#### MATERIAL FOR THIS EXERCISE:
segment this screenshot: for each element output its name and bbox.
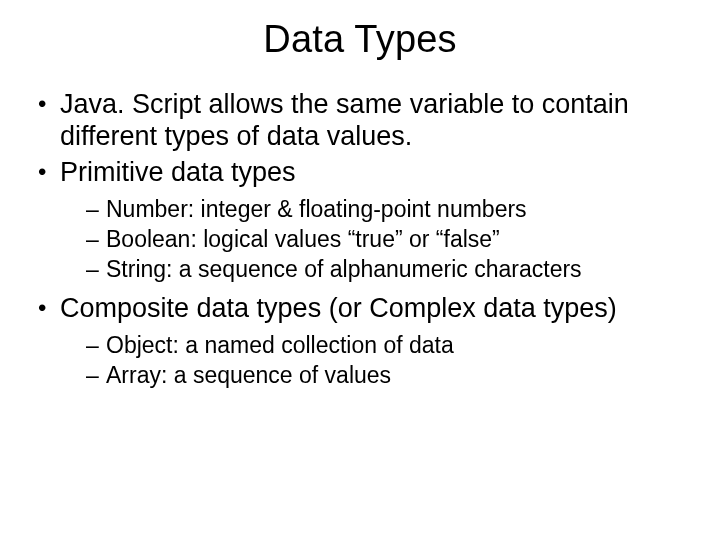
list-item: Java. Script allows the same variable to… bbox=[34, 89, 692, 153]
list-item: Primitive data types Number: integer & f… bbox=[34, 157, 692, 283]
bullet-text: Java. Script allows the same variable to… bbox=[60, 89, 629, 151]
slide: Data Types Java. Script allows the same … bbox=[0, 0, 720, 540]
sub-bullet-list: Number: integer & floating-point numbers… bbox=[60, 195, 692, 283]
sub-bullet-text: Object: a named collection of data bbox=[106, 332, 454, 358]
bullet-text: Primitive data types bbox=[60, 157, 296, 187]
list-item: Number: integer & floating-point numbers bbox=[84, 195, 692, 223]
bullet-text: Composite data types (or Complex data ty… bbox=[60, 293, 617, 323]
list-item: Composite data types (or Complex data ty… bbox=[34, 293, 692, 389]
slide-title: Data Types bbox=[28, 18, 692, 61]
sub-bullet-text: Boolean: logical values “true” or “false… bbox=[106, 226, 500, 252]
list-item: Array: a sequence of values bbox=[84, 361, 692, 389]
sub-bullet-list: Object: a named collection of data Array… bbox=[60, 331, 692, 389]
sub-bullet-text: Array: a sequence of values bbox=[106, 362, 391, 388]
sub-bullet-text: Number: integer & floating-point numbers bbox=[106, 196, 527, 222]
sub-bullet-text: String: a sequence of alphanumeric chara… bbox=[106, 256, 582, 282]
list-item: Boolean: logical values “true” or “false… bbox=[84, 225, 692, 253]
list-item: Object: a named collection of data bbox=[84, 331, 692, 359]
list-item: String: a sequence of alphanumeric chara… bbox=[84, 255, 692, 283]
bullet-list: Java. Script allows the same variable to… bbox=[28, 89, 692, 389]
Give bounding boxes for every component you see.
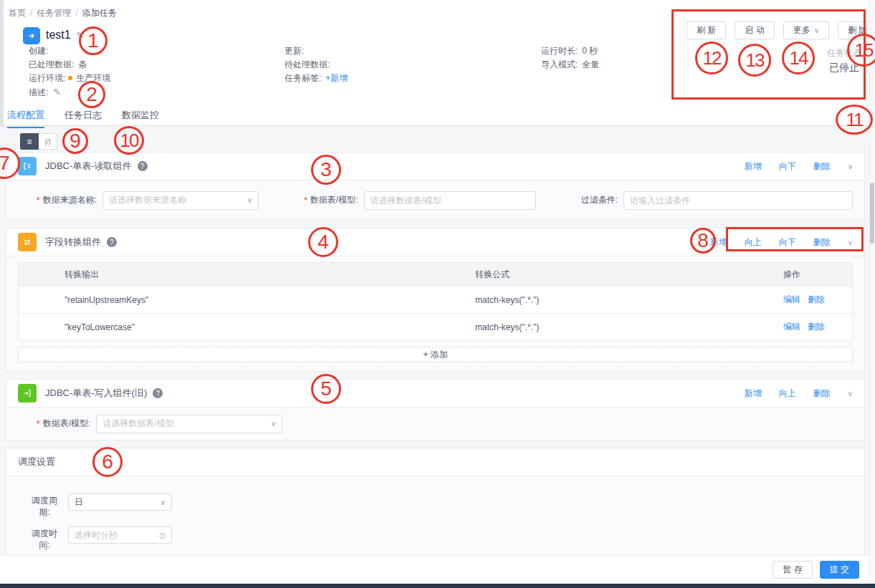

#### BRIEF:
Return the full material word for word. Do not include the pictures.

#### TASK RESPONSE:
segment this screenshot: for each element output its name and bbox.
list-item: Java. Script allows the same variable to… bbox=[34, 89, 692, 153]
list-item: Primitive data types Number: integer & f… bbox=[34, 157, 692, 283]
bullet-text: Java. Script allows the same variable to… bbox=[60, 89, 629, 151]
slide: Data Types Java. Script allows the same … bbox=[0, 0, 720, 540]
sub-bullet-list: Number: integer & floating-point numbers… bbox=[60, 195, 692, 283]
sub-bullet-text: Object: a named collection of data bbox=[106, 332, 454, 358]
bullet-text: Primitive data types bbox=[60, 157, 296, 187]
list-item: Number: integer & floating-point numbers bbox=[84, 195, 692, 223]
bullet-text: Composite data types (or Complex data ty… bbox=[60, 293, 617, 323]
list-item: Composite data types (or Complex data ty… bbox=[34, 293, 692, 389]
slide-title: Data Types bbox=[28, 18, 692, 61]
sub-bullet-text: Boolean: logical values “true” or “false… bbox=[106, 226, 500, 252]
list-item: Array: a sequence of values bbox=[84, 361, 692, 389]
sub-bullet-list: Object: a named collection of data Array… bbox=[60, 331, 692, 389]
sub-bullet-text: Array: a sequence of values bbox=[106, 362, 391, 388]
sub-bullet-text: Number: integer & floating-point numbers bbox=[106, 196, 527, 222]
sub-bullet-text: String: a sequence of alphanumeric chara… bbox=[106, 256, 582, 282]
list-item: Boolean: logical values “true” or “false… bbox=[84, 225, 692, 253]
list-item: Object: a named collection of data bbox=[84, 331, 692, 359]
list-item: String: a sequence of alphanumeric chara… bbox=[84, 255, 692, 283]
bullet-list: Java. Script allows the same variable to… bbox=[28, 89, 692, 389]
Give bounding boxes for every component you see.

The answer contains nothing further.